**Task details**
From the listing below, copy each line that holds "aller".

[Dataset records]

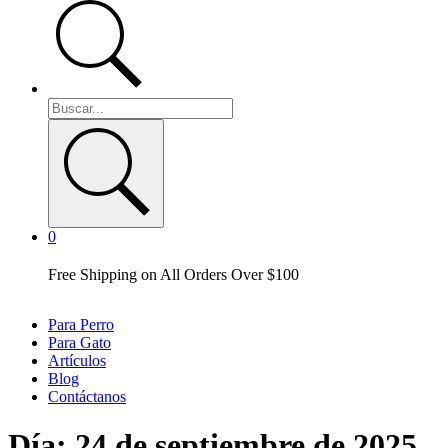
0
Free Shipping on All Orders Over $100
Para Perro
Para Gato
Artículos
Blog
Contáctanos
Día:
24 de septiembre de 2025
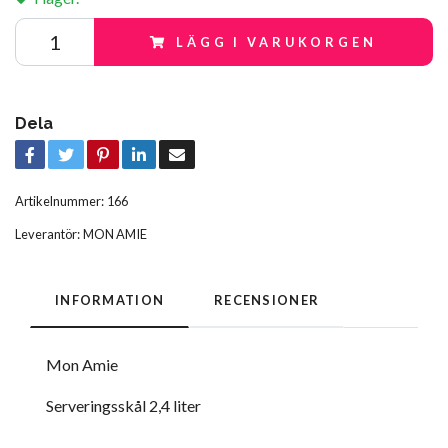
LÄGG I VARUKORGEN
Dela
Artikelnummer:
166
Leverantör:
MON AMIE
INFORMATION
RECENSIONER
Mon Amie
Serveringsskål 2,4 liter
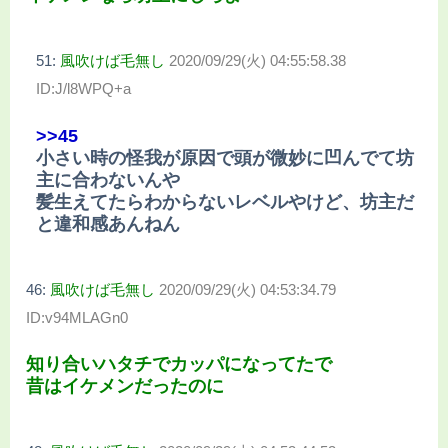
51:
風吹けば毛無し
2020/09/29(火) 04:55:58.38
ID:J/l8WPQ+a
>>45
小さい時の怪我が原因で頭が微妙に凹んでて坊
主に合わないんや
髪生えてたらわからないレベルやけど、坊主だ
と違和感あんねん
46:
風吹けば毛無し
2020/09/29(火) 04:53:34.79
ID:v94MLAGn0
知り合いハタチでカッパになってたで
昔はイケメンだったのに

[/Dataset records]
[Dataset records]

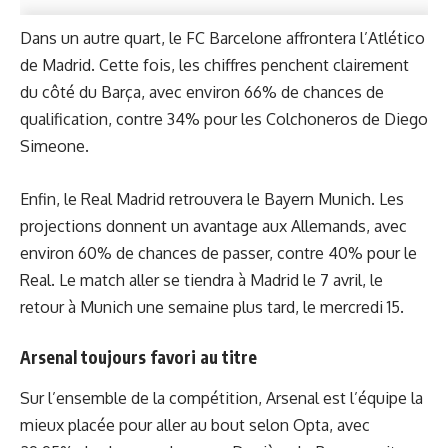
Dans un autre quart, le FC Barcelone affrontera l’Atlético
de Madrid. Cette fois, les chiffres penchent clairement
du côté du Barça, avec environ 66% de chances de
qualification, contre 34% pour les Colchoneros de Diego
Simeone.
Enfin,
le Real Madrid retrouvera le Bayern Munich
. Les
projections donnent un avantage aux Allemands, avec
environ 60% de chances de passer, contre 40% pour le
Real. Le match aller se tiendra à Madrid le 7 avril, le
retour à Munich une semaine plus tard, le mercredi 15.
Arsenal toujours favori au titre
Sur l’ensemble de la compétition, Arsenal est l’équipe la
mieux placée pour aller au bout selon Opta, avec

[/Dataset records]
[Dataset records]

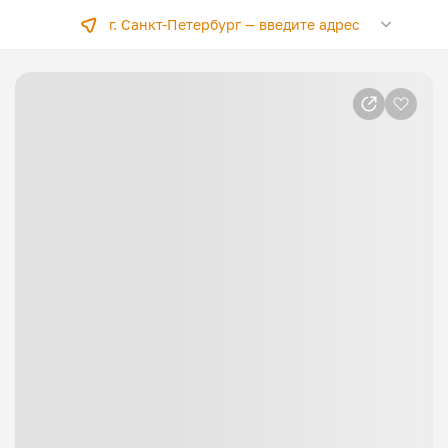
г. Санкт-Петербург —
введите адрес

[/Dataset records]

**Reply**
Real. Le match aller se tiendra à Madrid le 7 avril, le
mieux placée pour aller au bout selon Opta, avec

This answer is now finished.